### Problem to work on
From the line that has "edules, allowing them to continue work or" down to the last line of the data below, set down every line exactly, but none of the pictures.

### Dataset extract

%%

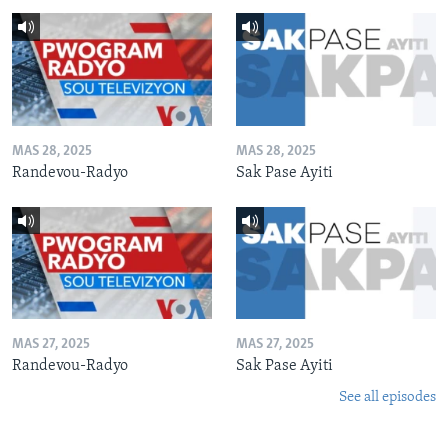
MAS 28, 2025
MAS 28, 2025
Randevou-Radyo
Sak Pase Ayiti
MAS 27, 2025
MAS 27, 2025
Randevou-Radyo
Sak Pase Ayiti
See all episodes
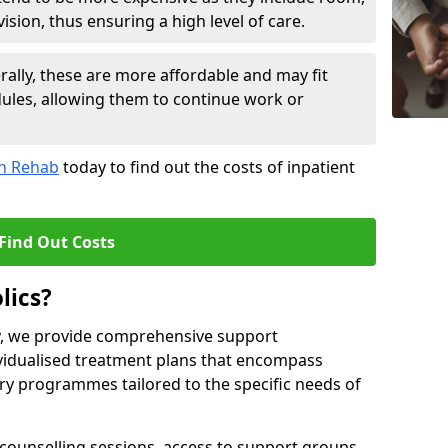
sion, thus ensuring a high level of care.
lly, these are more affordable and may fit
edules, allowing them to continue work or
on Rehab
today to find out the costs of inpatient
Find Out Costs
lics?
ty, we provide comprehensive support
ividualised treatment plans that encompass
y programmes tailored to the specific needs of
counselling sessions, access to support groups,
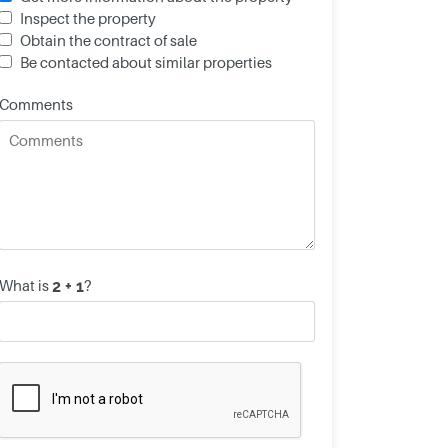
Inspect the property
Obtain the contract of sale
Be contacted about similar properties
Comments
What is
?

%%

### Answer to the exercise
edules, allowing them to continue work or
on Rehab
today to find out the costs of inpatient
Find Out Costs
lics?
ty, we provide comprehensive support
ividualised treatment plans that encompass
y programmes tailored to the specific needs of
counselling sessions, access to support groups,
Inspect the property
Obtain the contract of sale
Be contacted about similar properties
Comments
What is
?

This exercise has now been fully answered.